━━ Provided material ━━

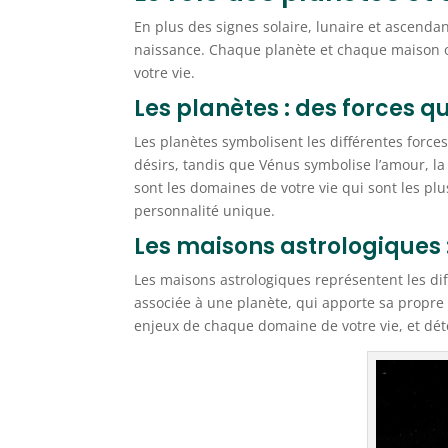
En plus des signes solaire, lunaire et ascenda
naissance. Chaque planète et chaque maison ont
votre vie.
Les planètes : des forces q
Les planètes symbolisent les différentes force
désirs, tandis que Vénus symbolise l’amour, la
sont les domaines de votre vie qui sont les p
personnalité unique.
Les maisons astrologiques 
Les maisons astrologiques représentent les diff
associée à une planète, qui apporte sa propre
enjeux de chaque domaine de votre vie, et déte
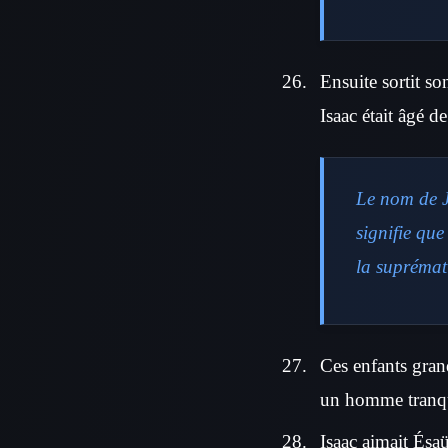
Ensuite sortit so
Isaac était âgé d
Le nom de J
signifie que
la suprémat
Ces enfants gran
un homme tranquil
Isaac aimait Ésaü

━━━

Consider the entries above and return each line with the string "maisons".

_Expected answer_:
Les maisons astrologiques 
Les maisons astrologiques représentent les diff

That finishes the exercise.